In Australia they also have The Australian National Young Carers Action Team (ANYCAT) whose goal is to advocate on behalf of young carers (Being young carers themselves) each board member is the sole representative of their state or territory and represent as few as 75 000 Young Carers.
In Most states and Territories they have an ANYCAT equivalent team or Board. In Queensland this is called Young Carers Action Board Queensland (YCABQ).

===Canada===
Caregiving in Canada involves providing essential care services, including personal support, companionship, and medical aid, to help individuals maintain their independence and quality of life. It is carried out by trained healthcare assistants and volunteers. Historically, caregiving was an accessible job for many, requiring minimal formal education and offering flexible entry points. However, it has transitioned from being an easily accessible occupation to one that now requires more certifications. Traditionally, no specific educational qualifications were necessary to enter this field. Organizations and private agencies provided brief training, often just a few weeks long, enabling high school graduates or nursing students to take up caregiving roles as a means of earning money and gaining experience.
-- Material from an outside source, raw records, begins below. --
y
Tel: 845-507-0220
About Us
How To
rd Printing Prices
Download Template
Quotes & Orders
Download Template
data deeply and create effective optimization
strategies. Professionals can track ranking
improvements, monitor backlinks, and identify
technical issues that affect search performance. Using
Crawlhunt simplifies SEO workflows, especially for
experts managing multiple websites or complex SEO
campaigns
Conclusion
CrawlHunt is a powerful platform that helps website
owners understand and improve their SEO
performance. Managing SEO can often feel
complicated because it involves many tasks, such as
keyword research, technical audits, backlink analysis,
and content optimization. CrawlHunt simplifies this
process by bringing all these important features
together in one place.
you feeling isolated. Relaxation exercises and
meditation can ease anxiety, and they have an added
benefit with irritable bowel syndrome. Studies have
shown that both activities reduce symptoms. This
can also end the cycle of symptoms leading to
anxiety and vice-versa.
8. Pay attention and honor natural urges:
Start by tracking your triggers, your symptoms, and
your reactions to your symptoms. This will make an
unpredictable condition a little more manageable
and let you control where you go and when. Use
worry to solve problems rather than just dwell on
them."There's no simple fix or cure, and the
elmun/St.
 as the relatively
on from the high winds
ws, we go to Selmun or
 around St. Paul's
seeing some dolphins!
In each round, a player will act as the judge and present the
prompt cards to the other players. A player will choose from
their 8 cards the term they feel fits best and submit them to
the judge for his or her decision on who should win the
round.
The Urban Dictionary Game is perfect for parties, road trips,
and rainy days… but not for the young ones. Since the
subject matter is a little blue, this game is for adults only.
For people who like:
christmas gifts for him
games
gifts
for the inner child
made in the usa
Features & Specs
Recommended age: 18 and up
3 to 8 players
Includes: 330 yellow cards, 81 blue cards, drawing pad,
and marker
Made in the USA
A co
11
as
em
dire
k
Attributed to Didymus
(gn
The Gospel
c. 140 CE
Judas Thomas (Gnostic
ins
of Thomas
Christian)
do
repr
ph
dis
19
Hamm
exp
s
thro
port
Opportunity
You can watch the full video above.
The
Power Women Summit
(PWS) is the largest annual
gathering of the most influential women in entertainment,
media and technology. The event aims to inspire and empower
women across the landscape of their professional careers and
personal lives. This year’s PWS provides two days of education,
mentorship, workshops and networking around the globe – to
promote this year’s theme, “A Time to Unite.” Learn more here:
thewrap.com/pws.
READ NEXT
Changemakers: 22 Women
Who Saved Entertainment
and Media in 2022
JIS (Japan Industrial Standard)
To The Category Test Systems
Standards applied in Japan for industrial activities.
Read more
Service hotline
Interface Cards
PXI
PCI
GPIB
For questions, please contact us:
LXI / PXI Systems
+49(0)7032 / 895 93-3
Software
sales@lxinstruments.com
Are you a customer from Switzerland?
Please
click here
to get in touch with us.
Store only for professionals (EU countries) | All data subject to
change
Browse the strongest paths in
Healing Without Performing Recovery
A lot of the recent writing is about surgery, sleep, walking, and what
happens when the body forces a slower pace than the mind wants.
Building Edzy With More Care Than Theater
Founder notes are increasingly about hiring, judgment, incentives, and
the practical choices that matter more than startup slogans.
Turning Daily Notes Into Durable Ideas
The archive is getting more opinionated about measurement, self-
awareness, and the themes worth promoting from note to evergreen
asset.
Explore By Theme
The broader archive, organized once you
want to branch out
The industry, however, experienced significant changes when provincial educational institutions commercialized caregiving programs, making their lengthy qualifications mandatory. This shift primarily targeted international students, as caregiving became a pathway for them to transition from temporary to permanent residency in Canada, which is comparatively easier than other immigration streams. In 2025, Canada plans to grant permanent residency to temporary residents already engaged in caregiving and to new arrivals under this category, reflecting the changing demand and the need for updated regulations in the caregiving sector as well as labor management strategies.

===China===
According to the National Bureau of Statistics of China 2011 report regarding China's total population and structural changes, people belong to the age group of 60 years and above accounted for 184.99 million, which occupied 13.7 percent of the total national population at the end of 2011. The number has risen 0.47 percentage point comparing to the year of 2010. Of these, people age 65 years and above figured up 122.88 million that occupied 9.1 percent of the total and has increased 0.25 percentage points.
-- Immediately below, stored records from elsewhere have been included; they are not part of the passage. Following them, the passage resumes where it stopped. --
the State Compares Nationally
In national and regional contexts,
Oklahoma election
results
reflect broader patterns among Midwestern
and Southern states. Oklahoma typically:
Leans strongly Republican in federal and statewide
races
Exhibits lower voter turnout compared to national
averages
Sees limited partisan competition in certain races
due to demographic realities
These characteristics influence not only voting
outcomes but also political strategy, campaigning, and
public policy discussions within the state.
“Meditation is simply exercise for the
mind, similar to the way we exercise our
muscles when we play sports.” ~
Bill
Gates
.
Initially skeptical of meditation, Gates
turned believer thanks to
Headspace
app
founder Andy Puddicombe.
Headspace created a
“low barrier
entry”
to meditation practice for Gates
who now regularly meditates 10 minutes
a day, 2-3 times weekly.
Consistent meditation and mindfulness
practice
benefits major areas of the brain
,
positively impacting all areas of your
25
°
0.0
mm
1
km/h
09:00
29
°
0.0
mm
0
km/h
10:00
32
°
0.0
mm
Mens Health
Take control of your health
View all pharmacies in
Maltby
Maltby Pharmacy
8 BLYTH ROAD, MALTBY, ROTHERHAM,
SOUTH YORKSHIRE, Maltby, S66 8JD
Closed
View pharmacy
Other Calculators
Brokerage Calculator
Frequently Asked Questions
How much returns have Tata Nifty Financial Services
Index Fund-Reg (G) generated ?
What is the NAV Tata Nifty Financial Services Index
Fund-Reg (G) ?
As a steadily increasing older population with a growing demand for long-term care, an issue of lacking of elderly care facilities as well as inadequate training for skilled caregivers has generated a social concern pertaining to elder care. According to the official Chinese media Xinhua, professionally qualified caregivers are in great request with approximately 10 million people needed to provide care for the Chinese aging population. However, the report also stated that only 300,000 people currently working as caregivers with less than 1/3 of them are trained properly.

There is no organized caregiver association in China. As a result, family members still construct the major source of caregiving in China especially in rural area where the quality of health services is a problem. A recent study aims to examine the effect of depression on family members of whom sons and daughters-in-law carry out main responsibilities in caring for elderly parents have indicated several findings, including:

- The majority of caregivers choose to rely on medical resources (physicians and traditional healers) during the caregiving for older people.
- The depression score varied significantly between caregivers of healthy and non-healthy older adults.
- The severity of depressive expression associated with background of caregiving, like caregiver's income, age, and the time spent on caregiving.
- Social support plays an important role in impacting the status of depression among family caregivers.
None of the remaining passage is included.